Your answer must match, word for word, the lines from the one holding "to de Comunicação" through the final line below, with pictures excluded.

[Saved data entries]
⁂
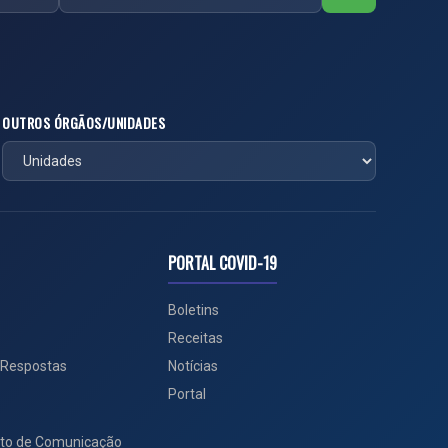
OUTROS ÓRGÃOS/UNIDADES
PORTAL COVID-19
Boletins
Receitas
 Respostas
Notícias
Portal
to de Comunicação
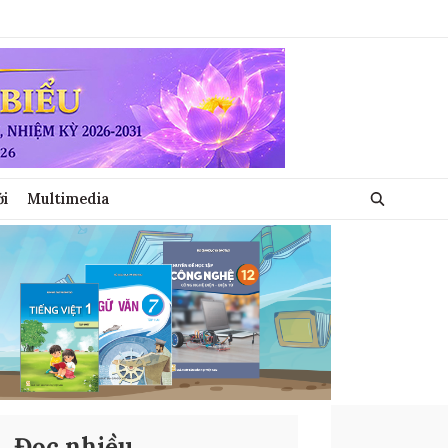
ới
Multimedia
Đọc nhiều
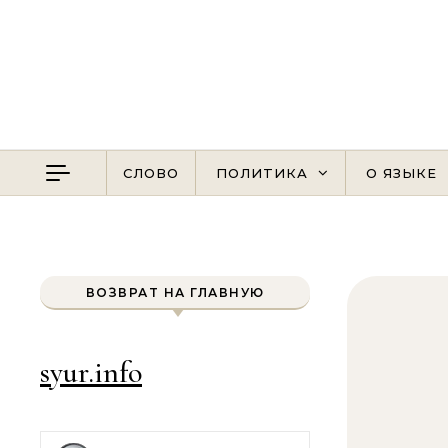
Перейти к содержимому
СЛОВО
ПОЛИТИКА
О ЯЗЫКЕ
ВОЗВРАТ НА ГЛАВНУЮ
syur.info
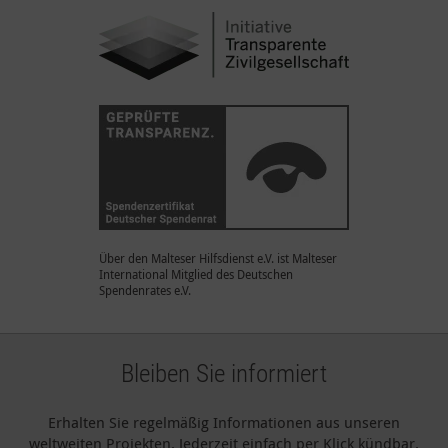
Über den Malteser Hilfsdienst e.V. ist Malteser
International Mitglied des Deutschen
Spendenrates e.V.
Bleiben Sie informiert
Erhalten Sie regelmäßig Informationen aus unseren
weltweiten Projekten. Jederzeit einfach per Klick kündbar.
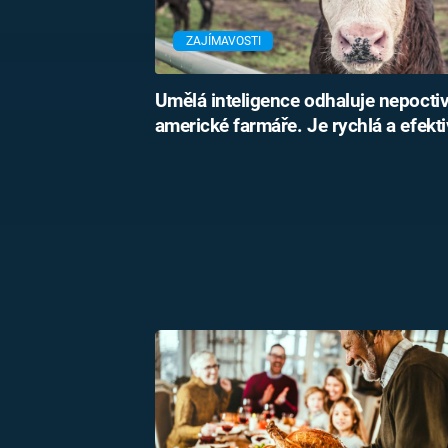
ZAJÍMAVOSTI
Umělá inteligence odhaluje nepocti
americké farmáře. Je rychlá a efekti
⁂
**OUTPUT FOR THIS TASK**
to de Comunicação
ới
Multimedia
Đọc nhiều
Перейти к содержимому
СЛОВО
ПОЛИТИКА
О ЯЗЫКЕ
ВОЗВРАТ НА ГЛАВНУЮ
syur.info
Über den Malteser Hilfsdienst e.V. ist Malteser
International Mitglied des Deutschen
Spendenrates e.V.
Bleiben Sie informiert
Erhalten Sie regelmäßig Informationen aus unseren
weltweiten Projekten. Jederzeit einfach per Klick kündbar.
ZAJÍMAVOSTI
Umělá inteligence odhaluje nepocti
americké farmáře. Je rychlá a efekti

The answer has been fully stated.